Segment Open

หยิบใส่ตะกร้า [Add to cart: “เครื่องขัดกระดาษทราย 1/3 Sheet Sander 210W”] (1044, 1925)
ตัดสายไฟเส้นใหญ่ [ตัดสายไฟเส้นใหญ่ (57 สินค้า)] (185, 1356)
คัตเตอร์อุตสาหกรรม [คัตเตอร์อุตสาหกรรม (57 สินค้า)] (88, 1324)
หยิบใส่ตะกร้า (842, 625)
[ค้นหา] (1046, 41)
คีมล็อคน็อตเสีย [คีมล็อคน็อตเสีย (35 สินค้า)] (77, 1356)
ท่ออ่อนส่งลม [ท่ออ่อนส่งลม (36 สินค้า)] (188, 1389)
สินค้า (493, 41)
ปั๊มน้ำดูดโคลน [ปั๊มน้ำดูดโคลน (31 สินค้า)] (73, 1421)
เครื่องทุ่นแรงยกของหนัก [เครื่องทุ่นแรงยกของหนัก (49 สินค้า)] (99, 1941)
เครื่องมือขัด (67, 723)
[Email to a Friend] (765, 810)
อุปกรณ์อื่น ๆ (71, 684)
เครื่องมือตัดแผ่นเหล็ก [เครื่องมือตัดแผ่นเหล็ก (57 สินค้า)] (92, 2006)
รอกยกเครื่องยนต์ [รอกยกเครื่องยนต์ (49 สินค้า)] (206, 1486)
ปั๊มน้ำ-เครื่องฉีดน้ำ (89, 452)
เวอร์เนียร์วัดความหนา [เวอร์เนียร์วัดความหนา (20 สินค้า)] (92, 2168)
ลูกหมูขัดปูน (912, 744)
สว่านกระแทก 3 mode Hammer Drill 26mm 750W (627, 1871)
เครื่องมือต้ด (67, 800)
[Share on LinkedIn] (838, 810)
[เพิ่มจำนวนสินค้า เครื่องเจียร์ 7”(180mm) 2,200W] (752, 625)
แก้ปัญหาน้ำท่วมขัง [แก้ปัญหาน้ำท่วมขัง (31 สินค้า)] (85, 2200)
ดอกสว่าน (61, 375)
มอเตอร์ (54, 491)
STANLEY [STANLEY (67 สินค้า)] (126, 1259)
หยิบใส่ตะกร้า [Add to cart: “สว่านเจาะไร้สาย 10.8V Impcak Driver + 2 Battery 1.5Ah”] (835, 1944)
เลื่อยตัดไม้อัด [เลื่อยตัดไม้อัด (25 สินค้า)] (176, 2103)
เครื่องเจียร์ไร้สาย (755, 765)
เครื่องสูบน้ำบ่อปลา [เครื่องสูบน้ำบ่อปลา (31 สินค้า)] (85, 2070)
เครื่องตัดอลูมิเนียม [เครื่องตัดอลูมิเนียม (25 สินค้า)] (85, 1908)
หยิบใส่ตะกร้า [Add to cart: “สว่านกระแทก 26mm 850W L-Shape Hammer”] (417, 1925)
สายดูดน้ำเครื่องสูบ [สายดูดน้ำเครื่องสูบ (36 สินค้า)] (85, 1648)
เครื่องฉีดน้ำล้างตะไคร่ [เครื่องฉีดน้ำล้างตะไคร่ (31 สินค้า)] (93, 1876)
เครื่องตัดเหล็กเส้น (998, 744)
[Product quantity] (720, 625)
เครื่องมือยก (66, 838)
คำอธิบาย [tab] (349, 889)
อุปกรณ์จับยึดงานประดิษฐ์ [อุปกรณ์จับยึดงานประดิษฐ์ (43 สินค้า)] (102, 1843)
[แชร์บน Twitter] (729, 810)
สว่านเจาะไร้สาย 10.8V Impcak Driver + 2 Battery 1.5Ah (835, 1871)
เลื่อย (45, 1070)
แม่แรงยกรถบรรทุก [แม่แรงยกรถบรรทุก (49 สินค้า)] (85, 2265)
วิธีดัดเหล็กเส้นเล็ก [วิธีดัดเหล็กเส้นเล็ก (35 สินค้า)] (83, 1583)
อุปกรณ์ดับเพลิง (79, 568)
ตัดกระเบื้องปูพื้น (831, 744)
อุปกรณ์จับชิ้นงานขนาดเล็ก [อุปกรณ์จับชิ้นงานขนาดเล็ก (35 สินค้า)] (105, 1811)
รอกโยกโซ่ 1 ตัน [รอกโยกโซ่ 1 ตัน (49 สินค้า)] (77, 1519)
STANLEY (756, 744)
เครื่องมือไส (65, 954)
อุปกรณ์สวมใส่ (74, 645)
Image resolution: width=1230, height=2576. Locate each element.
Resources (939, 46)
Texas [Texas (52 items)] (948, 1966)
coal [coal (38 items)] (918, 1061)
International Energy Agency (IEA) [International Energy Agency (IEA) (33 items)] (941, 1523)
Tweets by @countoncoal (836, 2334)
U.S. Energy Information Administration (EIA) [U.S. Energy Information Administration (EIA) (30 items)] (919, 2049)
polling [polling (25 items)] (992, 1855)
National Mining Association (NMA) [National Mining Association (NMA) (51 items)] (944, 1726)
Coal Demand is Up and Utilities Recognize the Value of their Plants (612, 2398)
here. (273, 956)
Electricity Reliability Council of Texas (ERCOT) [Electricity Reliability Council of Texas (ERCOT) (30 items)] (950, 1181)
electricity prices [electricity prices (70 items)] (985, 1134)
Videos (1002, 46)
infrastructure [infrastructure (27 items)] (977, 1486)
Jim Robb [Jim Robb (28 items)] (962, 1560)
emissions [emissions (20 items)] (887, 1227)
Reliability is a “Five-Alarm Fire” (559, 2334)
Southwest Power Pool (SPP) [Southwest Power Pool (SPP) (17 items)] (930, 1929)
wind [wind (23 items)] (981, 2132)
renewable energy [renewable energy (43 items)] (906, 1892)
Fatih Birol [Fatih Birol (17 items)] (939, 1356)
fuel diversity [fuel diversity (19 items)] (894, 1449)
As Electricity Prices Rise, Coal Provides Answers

Segment Closed

▶ [Work to be completed]: Out of the data above, transcribe exactly and only the lines starting with the line that has "เครื่องมือต้ด (67, 800)" and going on through the line that has "เครื่องเจียร์ไร้สาย (755, 765)", both included.

▶ [Answer area]:
เครื่องมือต้ด (67, 800)
[Share on LinkedIn] (838, 810)
[เพิ่มจำนวนสินค้า เครื่องเจียร์ 7”(180mm) 2,200W] (752, 625)
แก้ปัญหาน้ำท่วมขัง [แก้ปัญหาน้ำท่วมขัง (31 สินค้า)] (85, 2200)
ดอกสว่าน (61, 375)
มอเตอร์ (54, 491)
STANLEY [STANLEY (67 สินค้า)] (126, 1259)
หยิบใส่ตะกร้า [Add to cart: “สว่านเจาะไร้สาย 10.8V Impcak Driver + 2 Battery 1.5Ah”] (835, 1944)
เลื่อยตัดไม้อัด [เลื่อยตัดไม้อัด (25 สินค้า)] (176, 2103)
เครื่องเจียร์ไร้สาย (755, 765)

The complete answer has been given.